Sejak 10 tahun terakhir, selain di Korea Selatan, hanya di Indonesa setiap tahun diselenggarakan acara Festival HAM yang bersifat nasional yang merupakan kolaborasi antara pemerintah, lembaga HAM dan organisasi masyarakat sipil. Tahun ini, acara tersebut akan diadakan di Kota Semarang pada tanggal 16-19 November 2021. Acara ini bertema Bergerak Bersama Memperkuat Kebhinekaan, Inklusi dan Resilensi”.

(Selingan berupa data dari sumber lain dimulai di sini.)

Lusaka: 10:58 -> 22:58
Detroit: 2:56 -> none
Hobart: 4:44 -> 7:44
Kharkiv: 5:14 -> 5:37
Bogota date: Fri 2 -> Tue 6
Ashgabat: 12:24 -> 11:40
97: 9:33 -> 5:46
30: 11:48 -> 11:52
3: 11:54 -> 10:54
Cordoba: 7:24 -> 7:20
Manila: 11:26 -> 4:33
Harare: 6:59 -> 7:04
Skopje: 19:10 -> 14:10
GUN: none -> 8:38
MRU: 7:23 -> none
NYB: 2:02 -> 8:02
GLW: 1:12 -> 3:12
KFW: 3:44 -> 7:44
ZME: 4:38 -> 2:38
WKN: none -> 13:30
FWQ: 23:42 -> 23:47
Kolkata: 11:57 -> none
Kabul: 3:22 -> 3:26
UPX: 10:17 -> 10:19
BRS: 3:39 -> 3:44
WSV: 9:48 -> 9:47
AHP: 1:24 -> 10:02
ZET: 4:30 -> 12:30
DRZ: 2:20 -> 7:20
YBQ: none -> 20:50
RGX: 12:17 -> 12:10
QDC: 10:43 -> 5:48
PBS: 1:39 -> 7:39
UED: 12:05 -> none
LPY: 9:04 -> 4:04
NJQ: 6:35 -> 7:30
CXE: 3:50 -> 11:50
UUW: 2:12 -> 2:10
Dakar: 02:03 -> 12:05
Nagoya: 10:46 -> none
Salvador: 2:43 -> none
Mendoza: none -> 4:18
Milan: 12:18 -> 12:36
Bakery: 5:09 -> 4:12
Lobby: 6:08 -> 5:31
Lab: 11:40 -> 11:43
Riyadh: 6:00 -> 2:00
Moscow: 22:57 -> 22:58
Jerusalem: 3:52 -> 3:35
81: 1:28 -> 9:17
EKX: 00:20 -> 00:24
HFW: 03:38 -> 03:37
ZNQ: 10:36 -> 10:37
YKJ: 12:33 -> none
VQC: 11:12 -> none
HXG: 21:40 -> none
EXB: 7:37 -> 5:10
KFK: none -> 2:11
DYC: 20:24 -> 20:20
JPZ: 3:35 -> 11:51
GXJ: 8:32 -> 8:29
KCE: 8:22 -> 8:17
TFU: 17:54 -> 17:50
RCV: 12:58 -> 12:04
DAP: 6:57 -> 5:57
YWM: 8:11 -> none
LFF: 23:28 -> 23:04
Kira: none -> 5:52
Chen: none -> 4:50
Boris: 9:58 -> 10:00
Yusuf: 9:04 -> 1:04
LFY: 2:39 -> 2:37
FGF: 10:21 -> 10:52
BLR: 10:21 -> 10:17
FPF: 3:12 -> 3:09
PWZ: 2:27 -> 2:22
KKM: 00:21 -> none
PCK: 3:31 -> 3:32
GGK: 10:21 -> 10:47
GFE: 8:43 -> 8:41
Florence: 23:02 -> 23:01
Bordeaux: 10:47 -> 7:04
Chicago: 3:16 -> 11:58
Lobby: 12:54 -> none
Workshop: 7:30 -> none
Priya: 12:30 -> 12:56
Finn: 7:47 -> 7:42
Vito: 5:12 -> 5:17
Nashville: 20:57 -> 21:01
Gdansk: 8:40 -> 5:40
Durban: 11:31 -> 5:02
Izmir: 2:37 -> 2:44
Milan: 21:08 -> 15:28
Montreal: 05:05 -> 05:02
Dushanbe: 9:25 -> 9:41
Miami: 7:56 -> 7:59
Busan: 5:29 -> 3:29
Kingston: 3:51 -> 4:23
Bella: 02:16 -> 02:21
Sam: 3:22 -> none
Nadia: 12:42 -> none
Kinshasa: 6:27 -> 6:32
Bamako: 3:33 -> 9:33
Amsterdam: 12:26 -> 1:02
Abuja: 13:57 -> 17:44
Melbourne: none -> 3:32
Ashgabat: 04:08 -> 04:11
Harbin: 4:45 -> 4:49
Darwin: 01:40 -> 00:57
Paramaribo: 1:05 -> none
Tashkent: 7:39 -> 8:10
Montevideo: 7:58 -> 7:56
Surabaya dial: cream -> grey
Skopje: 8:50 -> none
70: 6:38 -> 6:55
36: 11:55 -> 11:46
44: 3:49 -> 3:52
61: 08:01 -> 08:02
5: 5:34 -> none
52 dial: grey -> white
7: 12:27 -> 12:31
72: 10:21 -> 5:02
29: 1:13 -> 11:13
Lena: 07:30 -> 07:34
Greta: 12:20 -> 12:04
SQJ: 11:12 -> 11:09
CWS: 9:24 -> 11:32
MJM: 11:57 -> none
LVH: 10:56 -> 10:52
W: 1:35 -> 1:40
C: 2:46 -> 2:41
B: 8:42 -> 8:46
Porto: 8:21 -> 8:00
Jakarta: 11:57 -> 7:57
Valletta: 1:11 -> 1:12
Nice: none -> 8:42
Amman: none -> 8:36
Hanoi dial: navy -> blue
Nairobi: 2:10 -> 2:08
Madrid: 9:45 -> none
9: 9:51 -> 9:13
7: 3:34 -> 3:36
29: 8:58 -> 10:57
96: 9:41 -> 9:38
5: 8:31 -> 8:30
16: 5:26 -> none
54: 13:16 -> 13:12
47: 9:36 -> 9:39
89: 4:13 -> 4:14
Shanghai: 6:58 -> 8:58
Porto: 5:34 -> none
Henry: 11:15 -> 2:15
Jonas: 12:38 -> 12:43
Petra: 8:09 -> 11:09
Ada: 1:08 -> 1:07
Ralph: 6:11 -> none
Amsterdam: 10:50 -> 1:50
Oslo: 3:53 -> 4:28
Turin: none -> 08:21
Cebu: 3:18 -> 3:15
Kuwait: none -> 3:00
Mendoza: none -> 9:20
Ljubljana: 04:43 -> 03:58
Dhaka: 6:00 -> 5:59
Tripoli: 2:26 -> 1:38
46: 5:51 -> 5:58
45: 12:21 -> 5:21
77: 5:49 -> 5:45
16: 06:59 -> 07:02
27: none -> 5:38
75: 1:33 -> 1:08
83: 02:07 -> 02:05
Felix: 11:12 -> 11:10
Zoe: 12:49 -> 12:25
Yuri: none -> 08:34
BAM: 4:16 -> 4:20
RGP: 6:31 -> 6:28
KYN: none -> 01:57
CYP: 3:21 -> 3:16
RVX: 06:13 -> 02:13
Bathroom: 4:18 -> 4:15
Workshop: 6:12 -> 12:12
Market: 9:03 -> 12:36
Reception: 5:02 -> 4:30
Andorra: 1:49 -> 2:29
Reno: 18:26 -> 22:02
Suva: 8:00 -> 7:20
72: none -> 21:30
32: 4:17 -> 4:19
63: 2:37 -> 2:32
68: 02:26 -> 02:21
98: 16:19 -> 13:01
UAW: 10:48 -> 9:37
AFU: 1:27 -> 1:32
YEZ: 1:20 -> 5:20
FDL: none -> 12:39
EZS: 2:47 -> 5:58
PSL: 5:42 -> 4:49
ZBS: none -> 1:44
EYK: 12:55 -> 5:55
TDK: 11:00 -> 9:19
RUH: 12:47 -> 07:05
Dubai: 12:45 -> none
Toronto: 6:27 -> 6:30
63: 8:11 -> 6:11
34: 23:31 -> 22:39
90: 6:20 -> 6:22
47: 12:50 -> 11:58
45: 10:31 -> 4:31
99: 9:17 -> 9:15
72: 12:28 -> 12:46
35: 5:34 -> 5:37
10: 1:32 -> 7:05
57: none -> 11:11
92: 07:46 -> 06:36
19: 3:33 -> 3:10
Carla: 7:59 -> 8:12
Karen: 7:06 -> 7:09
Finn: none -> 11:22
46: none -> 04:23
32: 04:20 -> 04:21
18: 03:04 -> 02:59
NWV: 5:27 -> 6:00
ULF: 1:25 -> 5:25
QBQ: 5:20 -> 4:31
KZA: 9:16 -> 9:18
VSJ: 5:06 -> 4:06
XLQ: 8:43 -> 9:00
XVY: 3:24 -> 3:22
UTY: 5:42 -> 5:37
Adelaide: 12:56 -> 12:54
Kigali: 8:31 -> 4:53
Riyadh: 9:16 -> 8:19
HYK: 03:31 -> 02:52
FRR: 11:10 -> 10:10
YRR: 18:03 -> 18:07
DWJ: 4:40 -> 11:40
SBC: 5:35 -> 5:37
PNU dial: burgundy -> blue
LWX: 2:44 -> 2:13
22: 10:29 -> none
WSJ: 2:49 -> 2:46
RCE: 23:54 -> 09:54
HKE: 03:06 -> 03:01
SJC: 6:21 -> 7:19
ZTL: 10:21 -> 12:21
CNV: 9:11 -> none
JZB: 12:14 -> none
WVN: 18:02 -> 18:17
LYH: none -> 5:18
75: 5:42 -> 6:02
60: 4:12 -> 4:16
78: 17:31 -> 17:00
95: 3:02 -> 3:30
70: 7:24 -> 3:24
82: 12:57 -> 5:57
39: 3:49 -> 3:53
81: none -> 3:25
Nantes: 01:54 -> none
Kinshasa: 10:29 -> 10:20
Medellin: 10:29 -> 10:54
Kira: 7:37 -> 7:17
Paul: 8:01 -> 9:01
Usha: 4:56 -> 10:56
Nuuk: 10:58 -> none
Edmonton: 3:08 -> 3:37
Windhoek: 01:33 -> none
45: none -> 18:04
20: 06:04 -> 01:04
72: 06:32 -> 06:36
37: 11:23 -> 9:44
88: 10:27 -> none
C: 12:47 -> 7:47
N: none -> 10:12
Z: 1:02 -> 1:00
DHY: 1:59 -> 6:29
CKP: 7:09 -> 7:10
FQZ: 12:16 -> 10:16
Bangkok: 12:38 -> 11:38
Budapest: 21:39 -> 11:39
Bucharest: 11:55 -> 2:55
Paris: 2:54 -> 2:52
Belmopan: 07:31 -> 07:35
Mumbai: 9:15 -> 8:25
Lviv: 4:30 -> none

Tema tersebut mencerminkan bahwa keberagaman adalah kekuatan bangsa Indonesia untuk mencapai tujuan bersama; inklusi untuk memastikan pembangunan Indonesia dengan mempertimbangkan kelompok rentan dan minoritas; sedangkan resiliensi sebagai harapan di tengah pandemi Covid-19.

Mengapa Kota Semarang?

Komnas HAM, INFID dan KSP dalam sebuah diskusi panel memilih Kota Semarang berdasarkan tiga kriteria. Pertama,Kota Semarang telah memiliki catatan yang baik terkait HAM, misalnya adanya Perda Disabilitas dan ijin bagi gereja di sana yang selama 20 tahun telah tertunda.  Kedua, Semarang menunjukkan semangat dan kemauan kerja nyata untuk terus meningkatkan kulitas layanan publiknya dan terpilih menjadi wakil Indonesa dalam Local Open Government; mewakili Indonesia bersama 4 kabupaten/kota lainnya. Ketiga, kesiapan teknis Semarang dalam mengadakan acara besar dengan Prokes yang baik.

Festival HAM

Festival HAM kali ini merupakan kegiatan ke-6 sejak diadakan untuk pertama kalinya pada tahun 2013-2014. Peserta yang akan hadir dalam festival ini terdiri dari dua pihak. Delegasi kabupaten/kota yang telah menerapkan Perda HAM dan mereka yang tertarik dan hendak mengadopsinya. Pemerintah Kota Semarang akan menyiapkan sedikitnya 1000 akomodasi bagi peserta. Mereka terdiri dari wakil kabupaten dan kota seIndonesia, akademisi, Civil Society Organization (CSO), lembaga-lembaga donor, dan mitra kerja Komnas HAM dari Asia.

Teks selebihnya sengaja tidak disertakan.